Directions: For the material that follows, work out how many lines hold the word "titulu" and answer only with the number.

The input:
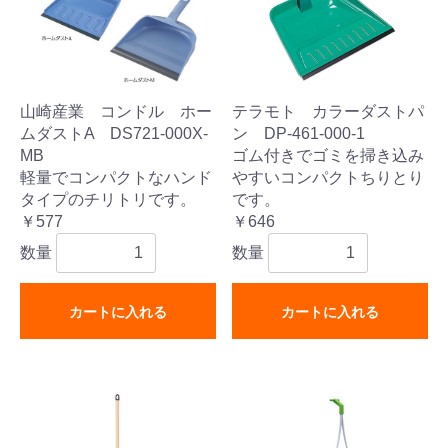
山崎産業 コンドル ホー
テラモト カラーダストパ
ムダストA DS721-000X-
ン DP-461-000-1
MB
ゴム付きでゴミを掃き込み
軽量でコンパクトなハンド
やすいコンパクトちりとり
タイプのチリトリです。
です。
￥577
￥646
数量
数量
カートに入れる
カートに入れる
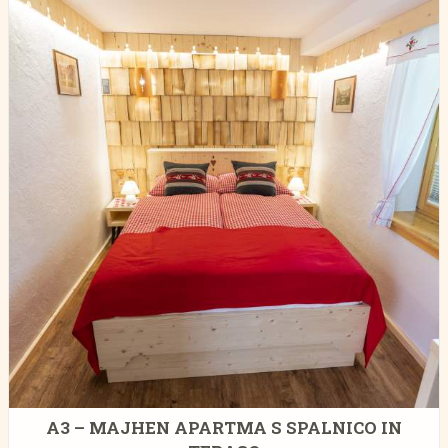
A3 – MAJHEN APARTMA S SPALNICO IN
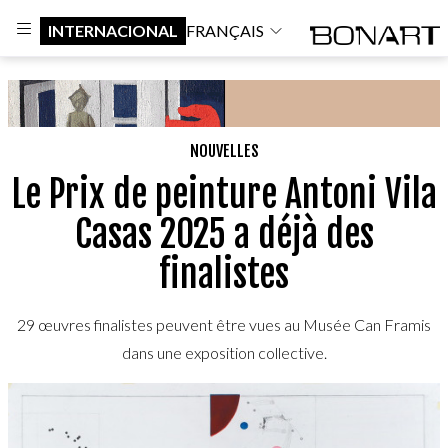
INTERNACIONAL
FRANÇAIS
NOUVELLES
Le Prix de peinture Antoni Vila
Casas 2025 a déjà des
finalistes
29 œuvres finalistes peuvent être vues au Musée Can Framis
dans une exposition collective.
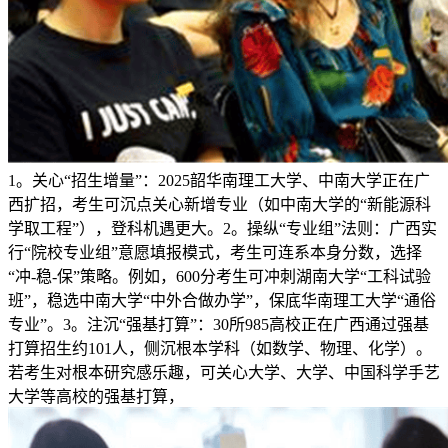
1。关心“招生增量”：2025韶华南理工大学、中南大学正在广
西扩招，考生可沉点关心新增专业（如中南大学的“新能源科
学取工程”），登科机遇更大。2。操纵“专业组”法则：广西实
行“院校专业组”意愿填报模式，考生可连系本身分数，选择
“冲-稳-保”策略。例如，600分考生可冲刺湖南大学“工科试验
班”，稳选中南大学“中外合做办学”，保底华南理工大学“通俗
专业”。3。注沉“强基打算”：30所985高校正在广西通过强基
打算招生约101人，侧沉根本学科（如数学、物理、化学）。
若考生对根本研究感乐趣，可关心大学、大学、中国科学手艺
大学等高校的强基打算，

--

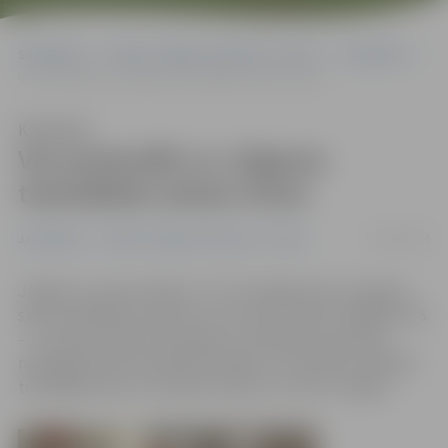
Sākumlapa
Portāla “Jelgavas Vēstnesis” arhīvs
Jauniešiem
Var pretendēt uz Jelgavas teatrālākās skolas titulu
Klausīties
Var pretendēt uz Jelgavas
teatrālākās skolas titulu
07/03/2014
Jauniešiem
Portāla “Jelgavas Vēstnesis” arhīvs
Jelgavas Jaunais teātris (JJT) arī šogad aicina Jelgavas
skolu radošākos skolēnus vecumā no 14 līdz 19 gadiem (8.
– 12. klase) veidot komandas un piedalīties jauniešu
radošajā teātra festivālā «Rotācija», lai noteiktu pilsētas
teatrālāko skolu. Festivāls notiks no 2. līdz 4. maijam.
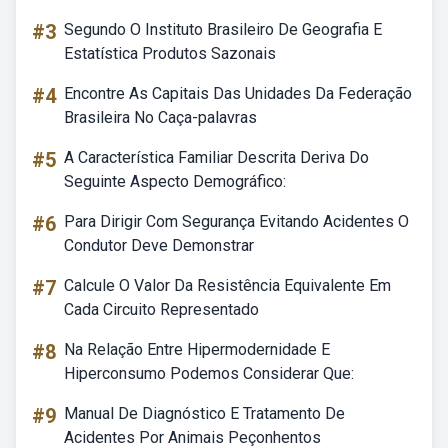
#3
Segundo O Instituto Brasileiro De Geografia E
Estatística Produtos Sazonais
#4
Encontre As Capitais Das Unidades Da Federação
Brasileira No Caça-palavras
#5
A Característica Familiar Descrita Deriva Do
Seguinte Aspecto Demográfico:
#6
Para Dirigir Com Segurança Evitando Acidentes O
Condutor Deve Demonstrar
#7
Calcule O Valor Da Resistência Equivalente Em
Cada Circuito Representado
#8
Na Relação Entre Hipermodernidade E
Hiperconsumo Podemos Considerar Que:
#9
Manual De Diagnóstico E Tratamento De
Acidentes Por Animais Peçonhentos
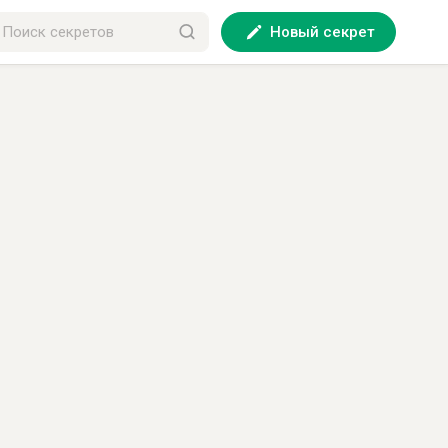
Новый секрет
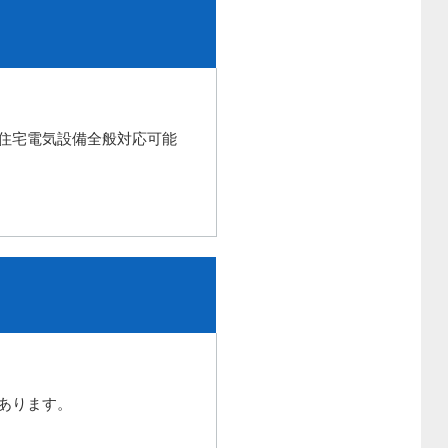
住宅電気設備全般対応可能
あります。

* * *

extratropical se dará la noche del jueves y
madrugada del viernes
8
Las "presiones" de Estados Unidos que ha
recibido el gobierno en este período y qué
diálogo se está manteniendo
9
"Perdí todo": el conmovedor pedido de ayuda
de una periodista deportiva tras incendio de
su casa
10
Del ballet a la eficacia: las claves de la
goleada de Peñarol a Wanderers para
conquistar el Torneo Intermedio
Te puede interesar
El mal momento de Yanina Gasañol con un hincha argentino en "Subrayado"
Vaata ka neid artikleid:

Exercise response: 2